Visiting Fellow Profile
Byoung-Hoon Lee, South Korea
My passion for collective bargaining began when I was a union activist in South Korea. To give you a brief idea - union activity in Korea operates at an enterprise level. I was elected as the general secretary of the union at IBM and organized a hunger strike against management at their office. I also participated in a number of union solidarity initiatives with other unions of MNC’s operating in South Korea. These experiences were very rewarding and I learnt a lot from taking part in these initiatives.
While my enthusiasm and conviction in the labor movement initially fuelled the drive to lead the unions in the beginning, I gradually began examining the way we were going about organizing ourselves and questioning whether this was indeed the right way. I felt that the union movement in Korea needed some professional expertise to make a difference. We needed to start thinking strategically of what we wanted to achieve and what would be the best way to get management to buy into our ideals. This thought led me to decide to study further in an attempt to resolve this gap.
I was admitted into the MS/Ph.D program in the department of Collective Bargaining at the ILR School in 1991. Throughout the duration of the program I was able to interact with some of the brightest minds in the field of labor relations. This really helped break some of my preconceived notions about the US and more specifically the strength of the American labor movement. Thanks to the myriad of courses offered in the school and the wise counsel of my advisors I was able to break out of my narrow outlook and learned to develop a broader approach towards assessing situations in the industrial relations and labor movement. I found the program to be very practical as I was able to spend time on the shopfloors of a number of US and Korean plants. My thesis dissertation was on the comparison of US and Korean Labor Relations systems.

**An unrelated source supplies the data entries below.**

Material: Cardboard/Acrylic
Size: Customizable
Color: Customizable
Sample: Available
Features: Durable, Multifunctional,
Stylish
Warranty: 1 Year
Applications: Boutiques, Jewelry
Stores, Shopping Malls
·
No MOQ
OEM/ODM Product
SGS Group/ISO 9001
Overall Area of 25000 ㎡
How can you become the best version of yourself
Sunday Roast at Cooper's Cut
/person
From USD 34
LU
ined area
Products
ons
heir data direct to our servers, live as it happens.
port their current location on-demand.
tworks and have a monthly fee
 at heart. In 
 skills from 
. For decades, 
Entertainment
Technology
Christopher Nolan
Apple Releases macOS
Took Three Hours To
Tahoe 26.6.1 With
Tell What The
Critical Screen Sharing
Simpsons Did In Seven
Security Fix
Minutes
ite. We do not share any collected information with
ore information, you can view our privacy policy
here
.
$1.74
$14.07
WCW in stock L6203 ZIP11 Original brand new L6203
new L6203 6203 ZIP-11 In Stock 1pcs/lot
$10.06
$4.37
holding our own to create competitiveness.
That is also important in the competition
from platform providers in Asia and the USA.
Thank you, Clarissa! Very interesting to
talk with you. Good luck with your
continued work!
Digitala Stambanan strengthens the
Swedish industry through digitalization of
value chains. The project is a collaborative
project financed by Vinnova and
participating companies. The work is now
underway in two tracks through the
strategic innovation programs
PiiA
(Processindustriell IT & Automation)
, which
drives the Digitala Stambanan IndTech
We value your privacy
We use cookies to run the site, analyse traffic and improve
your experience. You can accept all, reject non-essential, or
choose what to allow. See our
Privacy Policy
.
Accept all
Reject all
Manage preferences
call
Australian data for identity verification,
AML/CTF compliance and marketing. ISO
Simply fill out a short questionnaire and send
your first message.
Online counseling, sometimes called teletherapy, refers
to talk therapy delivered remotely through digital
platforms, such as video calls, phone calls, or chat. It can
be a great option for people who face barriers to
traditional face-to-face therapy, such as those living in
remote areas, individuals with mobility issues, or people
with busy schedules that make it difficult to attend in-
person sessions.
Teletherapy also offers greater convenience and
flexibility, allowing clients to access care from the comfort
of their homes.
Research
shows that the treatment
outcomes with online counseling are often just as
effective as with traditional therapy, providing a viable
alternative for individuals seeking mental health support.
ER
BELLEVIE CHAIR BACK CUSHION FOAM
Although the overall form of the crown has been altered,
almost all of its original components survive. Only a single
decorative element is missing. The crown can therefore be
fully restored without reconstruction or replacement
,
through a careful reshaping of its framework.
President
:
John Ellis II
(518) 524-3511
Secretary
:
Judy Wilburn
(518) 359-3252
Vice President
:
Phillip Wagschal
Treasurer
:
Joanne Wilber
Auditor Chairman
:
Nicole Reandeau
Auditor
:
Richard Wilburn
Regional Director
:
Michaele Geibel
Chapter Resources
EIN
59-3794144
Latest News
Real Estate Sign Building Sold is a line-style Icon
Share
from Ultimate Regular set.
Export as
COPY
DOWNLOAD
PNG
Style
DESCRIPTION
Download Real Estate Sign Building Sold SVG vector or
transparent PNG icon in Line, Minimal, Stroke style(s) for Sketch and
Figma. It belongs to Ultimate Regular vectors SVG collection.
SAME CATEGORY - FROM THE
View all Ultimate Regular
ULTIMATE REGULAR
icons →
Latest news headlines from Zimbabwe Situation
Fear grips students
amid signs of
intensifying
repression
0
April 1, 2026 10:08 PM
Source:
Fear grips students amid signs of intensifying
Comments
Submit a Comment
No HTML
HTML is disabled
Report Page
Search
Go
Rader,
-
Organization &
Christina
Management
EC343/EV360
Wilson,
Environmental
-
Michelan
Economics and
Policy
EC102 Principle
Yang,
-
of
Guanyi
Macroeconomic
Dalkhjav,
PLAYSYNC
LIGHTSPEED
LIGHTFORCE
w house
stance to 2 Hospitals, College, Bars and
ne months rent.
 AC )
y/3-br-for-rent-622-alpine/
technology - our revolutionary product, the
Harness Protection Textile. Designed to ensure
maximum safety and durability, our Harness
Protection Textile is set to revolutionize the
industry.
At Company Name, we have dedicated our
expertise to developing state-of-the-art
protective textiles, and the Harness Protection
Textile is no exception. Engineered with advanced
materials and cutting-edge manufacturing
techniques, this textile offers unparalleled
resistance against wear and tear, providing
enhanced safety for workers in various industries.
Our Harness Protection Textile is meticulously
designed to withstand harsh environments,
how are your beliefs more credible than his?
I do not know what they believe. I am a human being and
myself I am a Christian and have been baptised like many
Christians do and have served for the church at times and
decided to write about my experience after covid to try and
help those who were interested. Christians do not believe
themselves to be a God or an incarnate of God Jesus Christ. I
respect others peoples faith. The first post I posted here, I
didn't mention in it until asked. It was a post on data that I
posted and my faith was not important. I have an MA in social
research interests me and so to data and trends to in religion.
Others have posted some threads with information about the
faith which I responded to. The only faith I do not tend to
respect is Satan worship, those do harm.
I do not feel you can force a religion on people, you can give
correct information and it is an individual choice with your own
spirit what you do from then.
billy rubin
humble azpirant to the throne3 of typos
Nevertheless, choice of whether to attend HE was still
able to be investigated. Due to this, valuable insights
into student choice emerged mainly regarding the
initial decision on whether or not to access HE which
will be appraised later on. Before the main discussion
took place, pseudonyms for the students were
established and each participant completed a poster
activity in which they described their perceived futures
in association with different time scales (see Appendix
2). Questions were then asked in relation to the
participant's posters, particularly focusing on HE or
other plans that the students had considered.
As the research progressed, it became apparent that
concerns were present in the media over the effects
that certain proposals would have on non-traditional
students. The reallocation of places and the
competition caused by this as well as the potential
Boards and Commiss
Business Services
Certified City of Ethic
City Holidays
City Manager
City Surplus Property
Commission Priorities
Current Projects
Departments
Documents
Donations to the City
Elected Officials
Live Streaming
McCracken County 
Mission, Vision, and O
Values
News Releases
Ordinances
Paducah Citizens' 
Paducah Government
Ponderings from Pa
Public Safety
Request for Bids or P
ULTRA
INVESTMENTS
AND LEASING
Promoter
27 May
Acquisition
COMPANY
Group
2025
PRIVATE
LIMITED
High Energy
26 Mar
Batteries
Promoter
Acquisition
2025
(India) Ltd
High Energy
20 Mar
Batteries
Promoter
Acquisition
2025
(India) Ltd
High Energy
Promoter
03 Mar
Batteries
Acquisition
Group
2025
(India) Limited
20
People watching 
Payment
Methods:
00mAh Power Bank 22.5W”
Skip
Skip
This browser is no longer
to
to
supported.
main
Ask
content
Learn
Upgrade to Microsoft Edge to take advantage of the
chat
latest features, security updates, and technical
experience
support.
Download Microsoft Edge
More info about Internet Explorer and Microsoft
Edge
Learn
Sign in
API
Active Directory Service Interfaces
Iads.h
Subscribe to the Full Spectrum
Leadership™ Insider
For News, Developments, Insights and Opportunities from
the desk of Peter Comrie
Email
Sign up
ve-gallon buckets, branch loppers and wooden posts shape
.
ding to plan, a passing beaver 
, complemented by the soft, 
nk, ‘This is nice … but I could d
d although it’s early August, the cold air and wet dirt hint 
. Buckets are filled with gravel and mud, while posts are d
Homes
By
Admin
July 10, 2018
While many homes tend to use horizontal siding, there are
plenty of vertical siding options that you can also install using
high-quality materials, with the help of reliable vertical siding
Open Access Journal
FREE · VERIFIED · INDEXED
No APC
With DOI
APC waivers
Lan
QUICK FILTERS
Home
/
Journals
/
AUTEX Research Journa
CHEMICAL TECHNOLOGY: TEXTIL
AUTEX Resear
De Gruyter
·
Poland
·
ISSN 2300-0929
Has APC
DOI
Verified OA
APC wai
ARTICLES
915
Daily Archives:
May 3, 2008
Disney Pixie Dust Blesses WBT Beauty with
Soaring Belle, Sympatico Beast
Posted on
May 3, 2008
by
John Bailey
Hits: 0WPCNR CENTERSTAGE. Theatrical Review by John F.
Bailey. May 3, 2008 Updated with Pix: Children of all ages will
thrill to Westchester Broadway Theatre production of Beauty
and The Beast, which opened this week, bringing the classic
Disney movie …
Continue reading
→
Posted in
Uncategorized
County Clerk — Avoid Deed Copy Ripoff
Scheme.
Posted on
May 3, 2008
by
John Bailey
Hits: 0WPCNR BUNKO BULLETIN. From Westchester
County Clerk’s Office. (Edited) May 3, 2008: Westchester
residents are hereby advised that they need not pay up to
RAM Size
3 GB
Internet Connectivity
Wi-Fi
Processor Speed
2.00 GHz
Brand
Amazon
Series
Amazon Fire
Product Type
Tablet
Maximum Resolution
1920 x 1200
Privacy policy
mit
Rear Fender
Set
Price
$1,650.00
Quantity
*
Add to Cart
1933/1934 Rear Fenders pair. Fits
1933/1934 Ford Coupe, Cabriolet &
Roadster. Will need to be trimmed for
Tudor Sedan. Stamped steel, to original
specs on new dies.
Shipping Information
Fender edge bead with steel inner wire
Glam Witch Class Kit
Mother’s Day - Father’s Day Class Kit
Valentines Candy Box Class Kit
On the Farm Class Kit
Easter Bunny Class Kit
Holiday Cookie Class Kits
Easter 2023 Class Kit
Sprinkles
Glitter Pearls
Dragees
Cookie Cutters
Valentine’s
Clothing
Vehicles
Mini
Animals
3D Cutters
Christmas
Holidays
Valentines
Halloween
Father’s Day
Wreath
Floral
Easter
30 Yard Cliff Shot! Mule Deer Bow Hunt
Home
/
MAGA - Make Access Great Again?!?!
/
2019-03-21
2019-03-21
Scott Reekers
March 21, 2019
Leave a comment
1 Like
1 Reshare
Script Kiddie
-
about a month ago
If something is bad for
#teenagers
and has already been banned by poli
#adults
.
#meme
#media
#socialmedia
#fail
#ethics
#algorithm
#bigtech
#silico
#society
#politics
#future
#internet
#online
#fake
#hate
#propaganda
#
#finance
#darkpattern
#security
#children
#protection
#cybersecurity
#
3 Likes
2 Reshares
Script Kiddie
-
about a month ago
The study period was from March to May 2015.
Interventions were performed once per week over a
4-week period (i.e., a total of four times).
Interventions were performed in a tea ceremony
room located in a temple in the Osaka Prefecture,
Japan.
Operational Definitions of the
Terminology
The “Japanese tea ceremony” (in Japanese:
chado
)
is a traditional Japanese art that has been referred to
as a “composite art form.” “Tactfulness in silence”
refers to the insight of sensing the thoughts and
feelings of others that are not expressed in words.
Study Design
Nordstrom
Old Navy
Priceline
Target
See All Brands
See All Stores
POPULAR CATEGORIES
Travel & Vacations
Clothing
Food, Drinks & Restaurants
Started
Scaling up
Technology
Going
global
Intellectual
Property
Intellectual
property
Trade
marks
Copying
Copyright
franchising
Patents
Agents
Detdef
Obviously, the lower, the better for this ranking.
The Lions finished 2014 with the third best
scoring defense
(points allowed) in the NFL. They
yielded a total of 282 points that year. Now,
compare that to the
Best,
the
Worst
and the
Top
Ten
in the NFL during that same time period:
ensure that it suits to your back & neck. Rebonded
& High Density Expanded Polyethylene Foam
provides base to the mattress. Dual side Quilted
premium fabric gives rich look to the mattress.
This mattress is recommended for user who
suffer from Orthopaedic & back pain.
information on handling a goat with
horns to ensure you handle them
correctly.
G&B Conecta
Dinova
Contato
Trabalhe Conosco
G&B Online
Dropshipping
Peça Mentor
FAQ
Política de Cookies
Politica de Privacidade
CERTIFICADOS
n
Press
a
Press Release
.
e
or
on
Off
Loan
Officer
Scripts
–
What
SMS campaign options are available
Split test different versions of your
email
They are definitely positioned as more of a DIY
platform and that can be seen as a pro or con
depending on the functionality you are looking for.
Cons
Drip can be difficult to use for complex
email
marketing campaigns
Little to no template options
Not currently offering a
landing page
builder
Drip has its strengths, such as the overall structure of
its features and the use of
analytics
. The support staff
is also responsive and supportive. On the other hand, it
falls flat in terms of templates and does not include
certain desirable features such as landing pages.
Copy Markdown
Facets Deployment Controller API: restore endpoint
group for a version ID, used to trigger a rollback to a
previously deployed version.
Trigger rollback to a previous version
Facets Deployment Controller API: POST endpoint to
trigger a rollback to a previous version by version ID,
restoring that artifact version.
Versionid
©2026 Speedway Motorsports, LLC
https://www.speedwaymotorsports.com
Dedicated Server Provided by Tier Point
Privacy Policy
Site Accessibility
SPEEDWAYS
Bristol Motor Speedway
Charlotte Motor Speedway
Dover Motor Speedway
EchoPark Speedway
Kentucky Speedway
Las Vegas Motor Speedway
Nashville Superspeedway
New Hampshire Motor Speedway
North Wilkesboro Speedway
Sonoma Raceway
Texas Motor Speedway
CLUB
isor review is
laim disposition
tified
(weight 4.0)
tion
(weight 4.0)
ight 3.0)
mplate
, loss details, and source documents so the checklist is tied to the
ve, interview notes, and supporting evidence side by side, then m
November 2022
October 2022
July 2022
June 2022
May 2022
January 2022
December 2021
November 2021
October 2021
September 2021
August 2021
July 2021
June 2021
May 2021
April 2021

One of the unique characteristics of the ILR School is the exceptional support that a student receives from the faculty. Contrary to my experience in Korea, I found that faculty at the ILR School are very approachable and always willing to sit down and talk through some of the challenges I faced in my coursework and while I was preparing my thesis.
Now back as a visiting fellow, it feels like I am back home but there are certainly a lot of changes. For one, the number of international students in the program has increased. I think this mix helps diversity of thought and the ILR School provide a great environment for people to learn from each other’s diverse backgrounds, abilities and experiences. The facilities such as the library are only raising the bar as far as research facilities go. I will be working with my old committee faculty (Dean Harry Katz, Lowell Turner, Sarosh Kuruvilla, and Rosemary Batt) on a number of research projects, such as globalization’s effect on employment relations, union strategies for revitalization, international comparison of call center workforce, and assessment of Korean social dialogue experiences. I’m very excited about getting back here to see these nice people and work with them again. Moreover, I’m happy with the peaceful Ithaca lifestyle that my family enjoys for this sabbatical year.
Byoung-Hoon Lee is an associate professor in the Department of Sociology at Chung-Ang University, South Korea. He received the Ph.D. and M.S. degrees from the ILR school, Cornell University and the B.A degree from the Seoul National University in South Korea. His dissertation is on shopfloor politics of workplace innovation at auto plants. His faculty sponsor at ILR is Sarosh Kuruvilla. Lee is visiting from September 2005 to August 2006.